Measuring vibrations during the operation of a machine can yield valuable information about the dominant operating conditions or possible damages. During steady-state operation there is typically a periodic signal that can be broken down into the dominant frequencies via Fast-Fourier-Transformation (FFT). These frequencies can then be compared to the characteristic frequencies of the system’s components.
The turning of a shaft leads to a vibrational excitation corresponding to the rotational frequency or the shaft or a whole number multiple thereof. Damage on a bearing ring leads to an excitation corresponding with the rolling frequency that results from the rotational speed and bearing geometry. One can also consider the frequency of tooth engagement or the electrical supply.
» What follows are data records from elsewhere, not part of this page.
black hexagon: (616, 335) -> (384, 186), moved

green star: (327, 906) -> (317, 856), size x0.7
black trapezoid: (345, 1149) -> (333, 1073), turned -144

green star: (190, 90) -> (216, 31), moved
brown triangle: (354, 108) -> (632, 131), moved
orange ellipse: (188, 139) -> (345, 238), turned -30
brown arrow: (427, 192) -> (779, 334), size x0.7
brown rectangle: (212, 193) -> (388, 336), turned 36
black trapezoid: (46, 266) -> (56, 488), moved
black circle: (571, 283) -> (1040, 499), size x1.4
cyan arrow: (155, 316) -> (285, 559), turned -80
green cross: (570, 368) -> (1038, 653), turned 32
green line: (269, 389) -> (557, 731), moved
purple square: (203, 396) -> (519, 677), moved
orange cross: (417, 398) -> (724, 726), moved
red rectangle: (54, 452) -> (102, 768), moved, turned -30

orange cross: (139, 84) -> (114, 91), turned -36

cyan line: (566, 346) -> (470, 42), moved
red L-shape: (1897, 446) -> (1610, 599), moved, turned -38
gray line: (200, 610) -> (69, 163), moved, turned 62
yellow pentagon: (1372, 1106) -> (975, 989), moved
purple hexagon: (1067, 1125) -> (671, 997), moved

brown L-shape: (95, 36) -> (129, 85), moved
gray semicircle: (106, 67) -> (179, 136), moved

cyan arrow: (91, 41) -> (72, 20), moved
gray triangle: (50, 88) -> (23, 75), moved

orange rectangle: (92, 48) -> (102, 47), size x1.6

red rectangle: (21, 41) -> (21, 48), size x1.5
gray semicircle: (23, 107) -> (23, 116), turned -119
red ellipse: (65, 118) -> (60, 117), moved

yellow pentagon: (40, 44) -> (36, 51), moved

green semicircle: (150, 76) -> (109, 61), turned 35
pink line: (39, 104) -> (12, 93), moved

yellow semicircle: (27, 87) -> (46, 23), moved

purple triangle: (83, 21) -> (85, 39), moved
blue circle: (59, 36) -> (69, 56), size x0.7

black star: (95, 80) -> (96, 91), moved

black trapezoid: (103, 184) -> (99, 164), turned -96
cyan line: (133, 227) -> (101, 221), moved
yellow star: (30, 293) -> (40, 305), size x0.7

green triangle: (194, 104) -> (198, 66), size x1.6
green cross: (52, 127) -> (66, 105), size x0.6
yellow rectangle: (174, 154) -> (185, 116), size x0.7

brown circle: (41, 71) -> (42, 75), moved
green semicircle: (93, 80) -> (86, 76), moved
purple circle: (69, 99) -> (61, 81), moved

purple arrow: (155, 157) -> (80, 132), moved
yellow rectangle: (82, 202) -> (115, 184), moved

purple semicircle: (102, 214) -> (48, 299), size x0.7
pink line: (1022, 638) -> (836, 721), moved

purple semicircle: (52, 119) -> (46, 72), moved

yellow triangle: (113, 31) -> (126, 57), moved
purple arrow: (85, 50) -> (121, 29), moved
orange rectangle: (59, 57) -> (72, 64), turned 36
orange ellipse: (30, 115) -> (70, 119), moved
Under non-steady-state conditions, i.e. changing rotational speeds and loads, FFT is generally not applicable. However, in these cases the peak values can be classified and counted. This applies to e.g. the bumps that a train car gearbox experiences when it changes tracks, goes over road crossings, or even drives over a track with imperfections. In this manner, sections can be identified that have an increased contribution to the deterioration of the mechanical structure.
In various industrial machines such as rubber mixers and stone mills, the load peaks correspond strongly to the process parameters. In these cases, class counting can be used to optimize the process, allowing the demands on the mechanical structure to be reduced without sacrificing productivity.